╭──

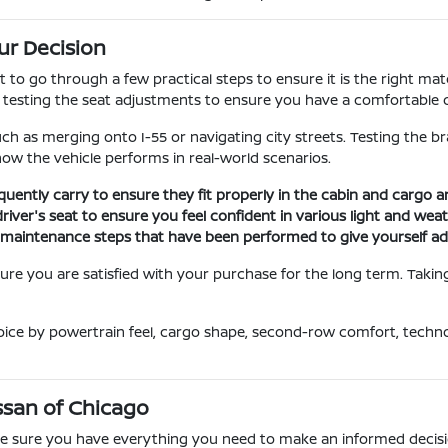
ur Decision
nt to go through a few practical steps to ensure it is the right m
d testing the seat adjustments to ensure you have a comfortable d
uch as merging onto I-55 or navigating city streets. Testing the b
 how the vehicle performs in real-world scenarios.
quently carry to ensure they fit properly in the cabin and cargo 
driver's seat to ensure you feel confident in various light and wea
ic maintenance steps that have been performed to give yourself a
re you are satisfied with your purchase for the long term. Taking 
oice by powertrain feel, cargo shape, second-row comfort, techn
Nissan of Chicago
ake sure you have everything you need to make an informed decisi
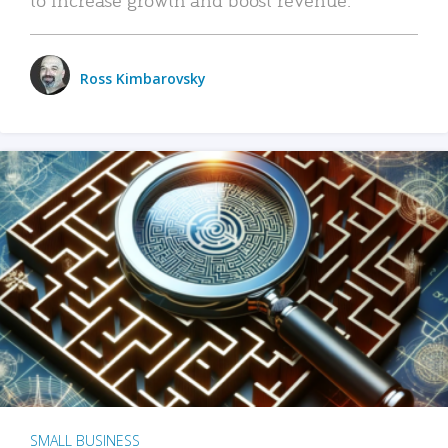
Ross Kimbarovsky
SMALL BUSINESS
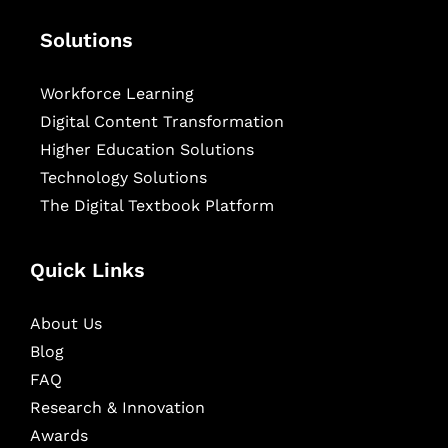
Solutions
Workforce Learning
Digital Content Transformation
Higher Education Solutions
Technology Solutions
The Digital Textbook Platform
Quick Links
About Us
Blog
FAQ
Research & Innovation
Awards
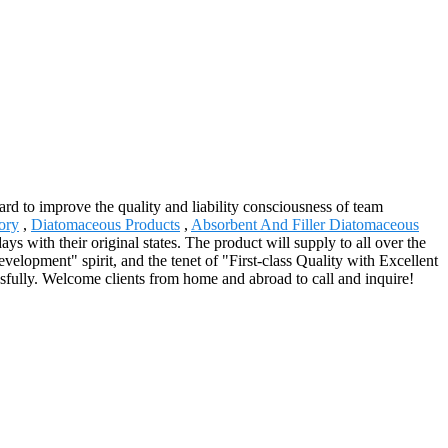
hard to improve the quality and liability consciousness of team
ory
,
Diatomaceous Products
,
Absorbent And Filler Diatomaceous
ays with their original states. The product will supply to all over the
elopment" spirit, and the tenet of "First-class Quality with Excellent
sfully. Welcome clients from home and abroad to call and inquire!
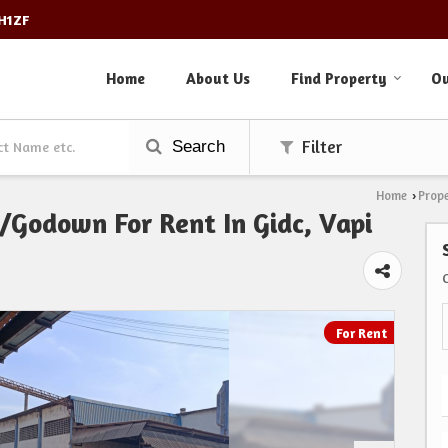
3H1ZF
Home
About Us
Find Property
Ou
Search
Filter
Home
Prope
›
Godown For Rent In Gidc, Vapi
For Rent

╰──

WORK TASK – Where a line in the material above holds "Diatomaceous", copy that line.

RESULT OF THE TASK –
Diatomaceous Products
Absorbent And Filler Diatomaceous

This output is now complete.